Proof: Let $G$ be a nontrivial compact, connected Lie Group. Since any Lie group can be given a simplicial complex structure, it follows that $G$ is also a polyhedron. Furthermore, since $G$ is compact, it is a space with finitely generated homology. Let $m_e:G\rightarrow G$ denote the left multiplcation map by $e$ (i.e. the identity of $G$). The map $m_e$ is clearly the identity map; furthermore, by one of the definitions of the Euler characteristic, we have that the Lefschetz number of $m_e$ is $\chi(G)$. Now, let $g\in G$ be any non-identity element. Define the map $m_g:G\rightarrow G$ by $g\mapsto gx$ for $x\in G$ (i.e. left multiplcation by $g$). Then $m_g$ has no fixed points in $G$.

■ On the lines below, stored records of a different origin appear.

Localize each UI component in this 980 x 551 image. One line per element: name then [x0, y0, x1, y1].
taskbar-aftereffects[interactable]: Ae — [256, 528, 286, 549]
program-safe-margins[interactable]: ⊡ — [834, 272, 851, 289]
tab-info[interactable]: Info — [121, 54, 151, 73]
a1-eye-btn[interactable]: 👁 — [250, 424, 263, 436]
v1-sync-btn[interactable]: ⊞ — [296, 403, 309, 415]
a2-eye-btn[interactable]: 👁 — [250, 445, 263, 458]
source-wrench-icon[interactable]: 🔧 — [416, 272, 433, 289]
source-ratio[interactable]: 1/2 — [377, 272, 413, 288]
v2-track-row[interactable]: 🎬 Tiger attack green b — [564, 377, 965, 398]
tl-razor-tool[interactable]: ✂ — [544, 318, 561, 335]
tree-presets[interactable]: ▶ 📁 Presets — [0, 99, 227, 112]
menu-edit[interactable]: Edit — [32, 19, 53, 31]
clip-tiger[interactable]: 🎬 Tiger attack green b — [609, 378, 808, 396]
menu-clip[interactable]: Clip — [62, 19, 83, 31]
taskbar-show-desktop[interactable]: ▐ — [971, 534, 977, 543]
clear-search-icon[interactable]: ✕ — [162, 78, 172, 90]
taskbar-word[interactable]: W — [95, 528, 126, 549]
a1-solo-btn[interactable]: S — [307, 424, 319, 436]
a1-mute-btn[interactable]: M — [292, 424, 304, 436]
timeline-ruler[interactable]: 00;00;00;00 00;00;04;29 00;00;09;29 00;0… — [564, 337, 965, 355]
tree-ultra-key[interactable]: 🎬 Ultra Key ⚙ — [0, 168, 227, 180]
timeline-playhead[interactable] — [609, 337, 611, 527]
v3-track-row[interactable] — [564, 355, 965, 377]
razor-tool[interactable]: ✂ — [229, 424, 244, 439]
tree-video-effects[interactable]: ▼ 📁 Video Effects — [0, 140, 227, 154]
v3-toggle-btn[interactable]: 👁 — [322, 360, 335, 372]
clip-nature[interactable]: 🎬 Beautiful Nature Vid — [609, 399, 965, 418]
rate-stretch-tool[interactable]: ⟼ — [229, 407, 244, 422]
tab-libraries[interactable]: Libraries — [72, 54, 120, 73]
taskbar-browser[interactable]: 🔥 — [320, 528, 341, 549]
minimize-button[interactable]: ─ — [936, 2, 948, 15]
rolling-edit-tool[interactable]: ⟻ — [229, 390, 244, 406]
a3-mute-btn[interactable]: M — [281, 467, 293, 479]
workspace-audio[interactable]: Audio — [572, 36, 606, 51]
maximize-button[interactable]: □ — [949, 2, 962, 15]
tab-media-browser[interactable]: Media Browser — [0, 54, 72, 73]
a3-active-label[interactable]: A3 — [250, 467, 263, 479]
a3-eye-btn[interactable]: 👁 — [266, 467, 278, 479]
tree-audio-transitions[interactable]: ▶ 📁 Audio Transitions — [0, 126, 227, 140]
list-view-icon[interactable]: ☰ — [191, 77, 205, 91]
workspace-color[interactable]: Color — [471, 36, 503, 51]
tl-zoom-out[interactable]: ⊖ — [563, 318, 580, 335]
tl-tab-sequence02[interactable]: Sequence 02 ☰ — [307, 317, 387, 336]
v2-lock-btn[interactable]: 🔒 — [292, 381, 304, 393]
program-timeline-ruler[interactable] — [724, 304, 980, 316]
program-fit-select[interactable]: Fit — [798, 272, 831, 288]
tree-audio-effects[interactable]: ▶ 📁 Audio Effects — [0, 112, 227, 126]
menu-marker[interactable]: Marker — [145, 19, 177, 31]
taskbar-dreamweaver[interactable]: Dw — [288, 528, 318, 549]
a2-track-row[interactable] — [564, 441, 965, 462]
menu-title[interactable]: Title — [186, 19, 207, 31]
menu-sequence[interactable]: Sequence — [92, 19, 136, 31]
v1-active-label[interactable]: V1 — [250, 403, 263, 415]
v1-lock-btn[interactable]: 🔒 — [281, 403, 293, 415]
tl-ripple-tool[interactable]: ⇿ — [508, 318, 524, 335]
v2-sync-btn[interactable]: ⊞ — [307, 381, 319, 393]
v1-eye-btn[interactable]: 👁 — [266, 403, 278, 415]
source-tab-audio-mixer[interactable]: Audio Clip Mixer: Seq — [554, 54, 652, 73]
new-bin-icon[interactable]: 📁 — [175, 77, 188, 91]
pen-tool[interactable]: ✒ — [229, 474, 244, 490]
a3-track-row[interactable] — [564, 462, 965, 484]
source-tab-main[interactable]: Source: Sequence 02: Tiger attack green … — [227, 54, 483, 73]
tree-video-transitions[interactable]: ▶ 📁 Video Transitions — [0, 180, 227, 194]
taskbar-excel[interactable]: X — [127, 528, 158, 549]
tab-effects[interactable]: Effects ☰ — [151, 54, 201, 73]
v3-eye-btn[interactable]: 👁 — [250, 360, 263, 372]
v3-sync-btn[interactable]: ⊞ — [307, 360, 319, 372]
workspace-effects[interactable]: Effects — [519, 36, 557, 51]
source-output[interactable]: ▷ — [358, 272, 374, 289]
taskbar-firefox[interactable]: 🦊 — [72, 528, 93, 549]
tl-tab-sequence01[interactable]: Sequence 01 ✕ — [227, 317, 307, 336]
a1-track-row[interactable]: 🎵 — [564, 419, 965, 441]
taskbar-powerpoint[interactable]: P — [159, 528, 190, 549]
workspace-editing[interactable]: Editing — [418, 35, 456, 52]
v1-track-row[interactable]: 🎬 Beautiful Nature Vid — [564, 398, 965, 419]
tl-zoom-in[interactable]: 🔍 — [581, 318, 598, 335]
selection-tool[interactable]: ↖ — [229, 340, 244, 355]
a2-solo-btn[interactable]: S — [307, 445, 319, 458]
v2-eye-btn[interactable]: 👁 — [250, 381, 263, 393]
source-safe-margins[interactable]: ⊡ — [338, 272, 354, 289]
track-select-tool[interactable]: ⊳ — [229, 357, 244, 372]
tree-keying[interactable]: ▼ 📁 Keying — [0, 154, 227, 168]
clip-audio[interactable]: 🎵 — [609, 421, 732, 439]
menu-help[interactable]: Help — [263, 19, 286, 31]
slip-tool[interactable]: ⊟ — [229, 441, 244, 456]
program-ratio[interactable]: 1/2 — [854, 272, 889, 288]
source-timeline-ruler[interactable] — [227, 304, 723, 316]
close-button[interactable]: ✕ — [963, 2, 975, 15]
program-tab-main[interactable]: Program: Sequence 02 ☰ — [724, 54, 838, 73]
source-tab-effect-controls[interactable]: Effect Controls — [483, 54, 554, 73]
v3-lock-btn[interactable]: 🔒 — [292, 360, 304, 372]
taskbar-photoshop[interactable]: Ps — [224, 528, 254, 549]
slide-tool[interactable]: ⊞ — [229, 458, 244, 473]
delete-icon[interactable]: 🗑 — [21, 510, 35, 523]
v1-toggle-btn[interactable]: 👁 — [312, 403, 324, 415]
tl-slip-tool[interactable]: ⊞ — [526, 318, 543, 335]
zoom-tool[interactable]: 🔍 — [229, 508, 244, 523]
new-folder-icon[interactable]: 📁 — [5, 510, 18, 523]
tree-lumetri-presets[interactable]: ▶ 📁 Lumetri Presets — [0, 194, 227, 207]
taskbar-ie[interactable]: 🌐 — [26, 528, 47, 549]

Claim: The Lefschetz number of $m_g=0$.
Proof of Claim: Suppose the Lefschetz number of $m_g\neq 0$. Then, since $G$ is a compact polyhedron, we must have a fixed point by the Lefschetz fixed point theorem, which contradicts the fact that $m_g$ has no fixed points. Hence $m_g$ has a Lefschetz number of zero.$\hspace{.25in}\blacksquare$
We now show that $m_g$ and $m_e$ have the same Lefschetz number. Since $G$ is connected and a manifold, it is path-connected. Now, let $\gamma:[0,1]\rightarrow G$ be a path with $\gamma(0)=e$ and $\gamma(1)=g$. Consider the mapping $M:G\times[0,1] \rightarrow G$ given by $M(x,t)=\gamma(t)x$. Then $M(x,0)=m_e(x)$ and $M(x,1)=m_g(x)$. Furthermore, $M$ is continuous. Hence, $m_e$ and $m_g$ are homotopic maps and since Lefschetz numbers are homotopy invariant, they have the same Lefschetz numbers, i.e. $\chi(G)=0$.$\hspace{.25in}\blacksquare$